Background

In daily conversations, people acquire information through auditory cues, such as voice, and visual cues, like lip movements, to facilitate the comprehension of spoken content. The audio may be drowned in the noise encountered in poor acoustic scenarios, making the content difficult to acquire. Lipreading infers content through lip movements, lying at the intersection of computer vision and natural language processing. In public security, lipreading is crucial in detecting facial forgery and determining liveness. Moreover, advances in lip reading also drive the development of audio-visual speech recognition and enhancement, providing an effective way to input video as a complement in challenging acoustic environments.

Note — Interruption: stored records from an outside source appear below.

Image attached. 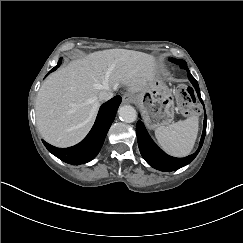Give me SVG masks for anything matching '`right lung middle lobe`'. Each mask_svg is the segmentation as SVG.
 <instances>
[{"label": "right lung middle lobe", "instance_id": "right-lung-middle-lobe-1", "mask_svg": "<svg viewBox=\"0 0 243 243\" xmlns=\"http://www.w3.org/2000/svg\"><path fill=\"white\" fill-rule=\"evenodd\" d=\"M60 64H61V59L59 60L57 66H55L50 72L56 70V69L60 66ZM50 72H49V73H50Z\"/></svg>", "mask_w": 243, "mask_h": 243}]
</instances>
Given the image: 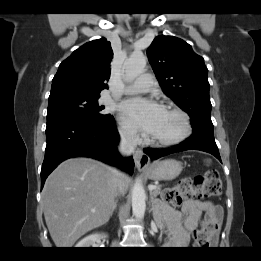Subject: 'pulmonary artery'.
I'll use <instances>...</instances> for the list:
<instances>
[{
	"label": "pulmonary artery",
	"mask_w": 261,
	"mask_h": 261,
	"mask_svg": "<svg viewBox=\"0 0 261 261\" xmlns=\"http://www.w3.org/2000/svg\"><path fill=\"white\" fill-rule=\"evenodd\" d=\"M154 81L151 74H141L125 88L126 94L145 93L153 87Z\"/></svg>",
	"instance_id": "pulmonary-artery-1"
}]
</instances>
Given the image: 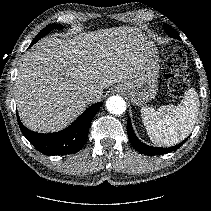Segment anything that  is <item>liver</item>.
<instances>
[{
	"label": "liver",
	"instance_id": "6515ba94",
	"mask_svg": "<svg viewBox=\"0 0 211 211\" xmlns=\"http://www.w3.org/2000/svg\"><path fill=\"white\" fill-rule=\"evenodd\" d=\"M148 46L141 33L125 26L43 38L18 69L14 89L20 119L36 132L66 128L88 106L87 92L101 98L103 89L135 77Z\"/></svg>",
	"mask_w": 211,
	"mask_h": 211
}]
</instances>
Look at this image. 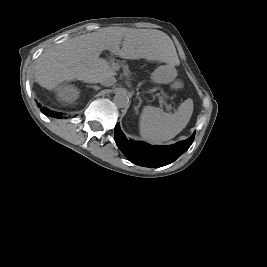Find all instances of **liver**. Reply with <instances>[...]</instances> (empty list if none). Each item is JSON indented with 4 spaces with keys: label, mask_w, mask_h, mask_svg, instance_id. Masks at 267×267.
Returning a JSON list of instances; mask_svg holds the SVG:
<instances>
[{
    "label": "liver",
    "mask_w": 267,
    "mask_h": 267,
    "mask_svg": "<svg viewBox=\"0 0 267 267\" xmlns=\"http://www.w3.org/2000/svg\"><path fill=\"white\" fill-rule=\"evenodd\" d=\"M104 50L125 59L144 58L171 67L179 64L175 46L165 33L150 29H114L67 38L45 50L33 66L36 82L53 90L62 82L95 83L94 80L103 75L114 76V69L99 59ZM99 62L108 67L97 65Z\"/></svg>",
    "instance_id": "6515ba94"
}]
</instances>
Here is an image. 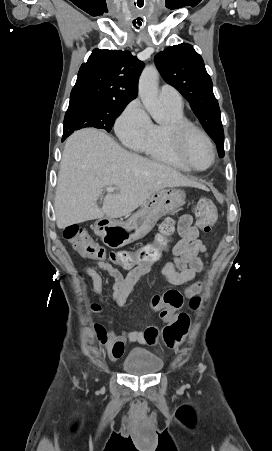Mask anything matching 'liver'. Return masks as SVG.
Wrapping results in <instances>:
<instances>
[{"label": "liver", "instance_id": "obj_1", "mask_svg": "<svg viewBox=\"0 0 272 451\" xmlns=\"http://www.w3.org/2000/svg\"><path fill=\"white\" fill-rule=\"evenodd\" d=\"M116 186L98 208L103 188ZM201 184L165 164L131 154L102 130L85 128L69 136L64 146L54 202L57 227L97 218H122L134 212L154 192Z\"/></svg>", "mask_w": 272, "mask_h": 451}]
</instances>
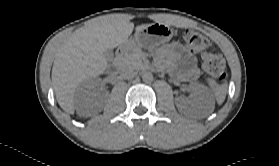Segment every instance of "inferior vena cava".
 Masks as SVG:
<instances>
[{"mask_svg":"<svg viewBox=\"0 0 279 166\" xmlns=\"http://www.w3.org/2000/svg\"><path fill=\"white\" fill-rule=\"evenodd\" d=\"M137 72L133 69H126L125 71L122 72V76L126 79H131L134 76H136Z\"/></svg>","mask_w":279,"mask_h":166,"instance_id":"inferior-vena-cava-1","label":"inferior vena cava"}]
</instances>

Currently, lipreading tasks primarily concentrate on English, emphasizing the crucial need for increased attention in Chinese. The heightened complexity of Chinese lipreading stems from the extensive number of Chinese characters and their complex relationship with lip movements. Additionally, the lack of large-scale Chinese datasets constrains research efforts. The existing open-source Chinese lipreading datasets are mostly from controlled settings like laboratory recordings. The contents of these videos are carefully prepared, leading to a more presentational style rather than colloquial chatting. Figure 1 illustrates examples of current open-source lipreading datasets and ours (MISP).

Schematic Diagram
Fig.1. Examples of several Chinese lipreading datasets

Lipreading can be categorized into two subtypes: word-level and sentence-level. The research on word-level lipreading has been extensively conducted. Sentence-level Chinese lipreading is even more challenging. Due to the inherent ambiguity in lip shapes, different words may exhibit similar lip movements. Variations in articulation habits might lead to different lip movements for the same word. The accuracy of sentence-level recognition is too low for practical use. Therefore, we narrow the focus of general sentence-level lipreading system to speaker-specific taks.

Considering the above perspectives, we organize the ChatCLP challenge in real home chatting environments to address wake word and target speaker lipreading. We are dedicated to fulfilling the requirements of waking up smart home devices within household settings and utilizing video for speech recognition with these smart home devices.

Challenge Features

  • Real conversation: participants speaking in a relaxed and unscripted fashion.
  • Diverse speaking styles: 200+ native Chinese participants involved in.
  • Complex backgrounds: 20+ real room backgrounds with various lighting conditions.
  • Colloquial chat: Continuous informal sentences with interjections and emotions.

Tasks

We organize the ChatCLR competition to better reflect real-world scenarios and complexities, consisting of the following two tasks:

  • Task 1: Wake Word Lipreading
  • Task 2: Target Speaker Lipreading

The wake word lipreading task focuses on activating smart home devices during conversational interactions. Target speaker lipreading requires participants to fine-tune their networks to recognize the continuous and colloquial spoken conversation.